According to real couples, it can feel quite upsetting for some people when loved ones announce their engagement shortly after theirs. So use your best judgment in considering their feelings as you tell friends and family that you're engaged. When in doubt, Bauer suggests chatting with the couple regarding when they plan to announce their engagement on Instagram and other social media platforms, if they haven't already, to ensure you are not announcing simultaneously. As for what to say when announcing your engagement, Bauer advises not referencing the other couple's engagement or upcoming wedding, as your announcement is about your milestone.
Never announce at their big events.
So while there is no one "right" time to announce your engagement according to etiquette, there are times to definitely avoid sharing your happy news, and that's at your loved one's special events, similar to the advice: don't propose at someone's wedding. "It's never appropriate to announce your engagement at your loved ones wedding-related events such as their wedding shower, bachelorette party, engagement party, etc.," says wedding planner Betsy Renehan of Betty Jane and CO. She suggests avoiding the week of or the following week after the couple's big events so they can have their deserved spotlight.
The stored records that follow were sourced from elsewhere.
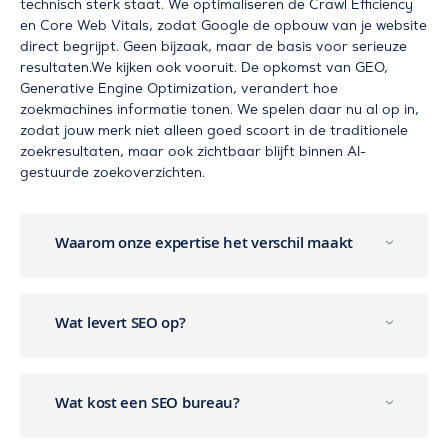
technisch sterk staat. We optimaliseren de Crawl Efficiency
en Core Web Vitals, zodat Google de opbouw van je website
direct begrijpt. Geen bijzaak, maar de basis voor serieuze
resultaten.We kijken ook vooruit. De opkomst van GEO,
Generative Engine Optimization, verandert hoe
zoekmachines informatie tonen. We spelen daar nu al op in,
zodat jouw merk niet alleen goed scoort in de traditionele
zoekresultaten, maar ook zichtbaar blijft binnen AI-
gestuurde zoekoverzichten.
Waarom onze expertise het verschil maakt
Wat levert SEO op?
Wat kost een SEO bureau?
What to Keep in Mind When Your Loved Ones Are Also Engaged
Here's how to best approach wedding planning nuances such as timing and dates when you and your fiance know another couple who is also engaged.
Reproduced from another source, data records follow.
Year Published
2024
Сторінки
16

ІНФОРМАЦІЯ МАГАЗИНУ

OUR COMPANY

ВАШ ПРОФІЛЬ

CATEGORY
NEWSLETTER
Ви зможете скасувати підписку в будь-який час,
Have an open conversation.
As you start your wedding planning, such as getting your engagement party planning checklist ready, Bauer recommends conversing with the soon-to-be-married couple about their timeframe, plans, guest list, aesthetics and desires to avoid overlap. "Having this discussion will actually further open the dialogue to help avoid overbooking mutual guests for other events such as the wedding shower, engagement party, wedding dates, etc., which could result in scheduling conflicts in the future," she says. Renehan seconds this advice and adds that a conversation about your thoughts and plans for your special day is the most effective way to best plan all your wedding-related events while avoiding conflicts. Overall, Renehan advises approaching the situation with "grace, maturity, flexibility and, again, communication."
Plan collaboratively.
Beyond having honest conversations around wedding planning, Renehan suggests taking it a step further and planning collaboratively with the other couple while maintaining that open line of communication. "Have an 'addressing save the date' party or have a girls' night out to talk about all things wedding planning when you have burned your partner's ear off about all things planning," Renehan says. "Lean into your commonality of planning one of the happiest times of your life at the same time as a loved one, and work together on wedding planning tasks."
Be open and flexible.
Most importantly, being open and flexible is essential as you navigate the dual engagement situation. "Being flexible in your decision is the smartest way to work around planning your wedding simultaneously with loved ones," Renehan says. "Instead of focusing on what you cannot do because you may conflict with others, focus on what you can do." And lastly, she adds, "Be a cheerleader for one another" and respect their desires even when they don't align with yours.